Prayers, please, for the spiritual and temproal welfare of the following, for all their loved ones and all who take care of them:
Luke, house sale - his house has been on the market for over a year and he really needs to sell it and downsize after the end of a long-term relationship.
Deo Gratias, V. has been offered and very limited place next year on the post-graduate course of his dreams...now he needs the money to pay for it.
Funding for D. to further his studies, or inspiration for something even better.
Continued prayers for baby Grace and her family. She is stable but still on oxygen in the house 24/7, and is waiting to see a specialist.
Jual, young mother of three battling breast cancer. Nodules found in her lung. Having surgery Sunday.
Prayers for safe journey, and back, for an extended family going on a Pilgrimage to the Holy Land for almost 2 weeks, and prayers for a wonderful time.
Lord help us all
as You know and will. God's will is best. All is mercy and grace.
God is never absent, praise Him! Thanks so much. JL
April 8, August 8, December 8
Chapter 55: On the Clothes and Shoes of the Brethren
For bedding let this suffice:
a mattress, a blanket, a coverlet and a pillow.
The beds, moreover, are to be examined frequently by the Abbot,
to see if any private property be found in them.
If anyone should be found to have something
that he did not receive from the Abbot,
let him undergo the most severe discipline.

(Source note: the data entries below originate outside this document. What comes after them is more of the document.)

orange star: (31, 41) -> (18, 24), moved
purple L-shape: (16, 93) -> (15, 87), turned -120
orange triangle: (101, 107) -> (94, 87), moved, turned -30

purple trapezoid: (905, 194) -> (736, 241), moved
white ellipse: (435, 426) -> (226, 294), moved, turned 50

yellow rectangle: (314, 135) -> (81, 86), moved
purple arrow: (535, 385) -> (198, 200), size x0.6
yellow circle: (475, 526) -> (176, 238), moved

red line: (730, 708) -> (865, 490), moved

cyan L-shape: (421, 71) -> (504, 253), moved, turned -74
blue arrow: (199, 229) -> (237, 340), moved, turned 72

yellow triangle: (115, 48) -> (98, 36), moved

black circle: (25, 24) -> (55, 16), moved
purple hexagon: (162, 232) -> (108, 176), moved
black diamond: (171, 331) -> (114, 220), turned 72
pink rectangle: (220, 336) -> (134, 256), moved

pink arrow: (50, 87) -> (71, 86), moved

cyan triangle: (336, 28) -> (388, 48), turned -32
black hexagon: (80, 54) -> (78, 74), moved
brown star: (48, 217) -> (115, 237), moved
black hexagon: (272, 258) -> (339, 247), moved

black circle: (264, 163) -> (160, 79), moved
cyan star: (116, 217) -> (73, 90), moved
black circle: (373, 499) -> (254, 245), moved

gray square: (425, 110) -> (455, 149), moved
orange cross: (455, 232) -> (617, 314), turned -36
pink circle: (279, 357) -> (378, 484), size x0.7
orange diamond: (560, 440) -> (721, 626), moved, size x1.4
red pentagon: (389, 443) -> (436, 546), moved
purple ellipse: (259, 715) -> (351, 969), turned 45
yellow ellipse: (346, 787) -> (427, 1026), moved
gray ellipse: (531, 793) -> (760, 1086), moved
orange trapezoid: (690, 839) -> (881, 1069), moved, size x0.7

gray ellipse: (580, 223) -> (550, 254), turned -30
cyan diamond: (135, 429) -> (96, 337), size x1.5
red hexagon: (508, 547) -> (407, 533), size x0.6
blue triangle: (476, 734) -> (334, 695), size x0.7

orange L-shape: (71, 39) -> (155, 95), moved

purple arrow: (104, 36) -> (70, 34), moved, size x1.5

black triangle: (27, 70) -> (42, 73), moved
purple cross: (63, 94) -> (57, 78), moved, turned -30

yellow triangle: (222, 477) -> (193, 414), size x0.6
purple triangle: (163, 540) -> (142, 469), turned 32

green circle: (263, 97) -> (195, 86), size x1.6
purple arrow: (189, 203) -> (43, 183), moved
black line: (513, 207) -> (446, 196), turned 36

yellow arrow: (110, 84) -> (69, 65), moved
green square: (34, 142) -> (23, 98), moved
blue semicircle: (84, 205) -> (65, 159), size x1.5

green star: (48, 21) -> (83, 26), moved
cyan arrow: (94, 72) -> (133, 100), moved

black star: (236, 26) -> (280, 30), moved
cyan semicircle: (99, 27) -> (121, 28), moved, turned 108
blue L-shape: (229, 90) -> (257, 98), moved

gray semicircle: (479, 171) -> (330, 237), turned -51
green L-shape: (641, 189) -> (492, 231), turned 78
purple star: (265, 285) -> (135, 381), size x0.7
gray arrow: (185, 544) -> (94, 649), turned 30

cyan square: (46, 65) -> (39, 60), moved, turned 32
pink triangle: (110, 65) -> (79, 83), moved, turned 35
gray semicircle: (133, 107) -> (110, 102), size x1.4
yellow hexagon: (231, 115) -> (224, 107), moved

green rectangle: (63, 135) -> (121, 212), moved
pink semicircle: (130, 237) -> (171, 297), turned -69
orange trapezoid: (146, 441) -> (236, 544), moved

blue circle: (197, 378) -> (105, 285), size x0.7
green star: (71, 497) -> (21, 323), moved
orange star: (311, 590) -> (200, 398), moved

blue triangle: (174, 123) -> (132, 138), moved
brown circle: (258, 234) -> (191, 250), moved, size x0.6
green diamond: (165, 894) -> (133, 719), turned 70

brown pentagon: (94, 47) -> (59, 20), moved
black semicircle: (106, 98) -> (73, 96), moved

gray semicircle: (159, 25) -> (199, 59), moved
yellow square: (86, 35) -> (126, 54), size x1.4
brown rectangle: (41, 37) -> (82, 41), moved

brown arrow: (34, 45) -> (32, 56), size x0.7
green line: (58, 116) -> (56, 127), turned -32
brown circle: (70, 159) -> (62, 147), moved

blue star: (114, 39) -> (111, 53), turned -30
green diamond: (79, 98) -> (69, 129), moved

And in order that this vice of private ownership
may be cut out by the roots,
the Abbot should provide all the necessary articles:
cowl, tunic, stockings, shoes, belt,
knife, stylus, needle, handkerchief, writing tablets;
that all pretext of need may be taken away.
Yet the Abbot should always keep in mind
the sentence from the Acts of the Apostles
that "distribution was made to each according as anyone had need"
In this manner, therefore,
let the Abbot consider weaknesses of the needy
and not the ill-will of the envious.
But in all his decisions
let him think about the retribution of God.
There is a tendency, both within the cloister and without, to hunt
for dramatic ascetic practices, while ignoring the truly more
difficult matters that lack the fanfare. Lights! Camera! Action! We
must always be wary of the Nora Desmonds of our hearts, who are
always willing to say, a la Sunset Boulevard: "I'm ready for my close-
up now, Mr. DeMille." How we do love to star, even at self-
Well, there's two bad pieces of new for Ms. Desmond et al. First the
penances we choose are usually not the most effective ones. The
best ones are imposed by God or our situation of daily duty and they
become tremendous means of grace when we patiently embrace them.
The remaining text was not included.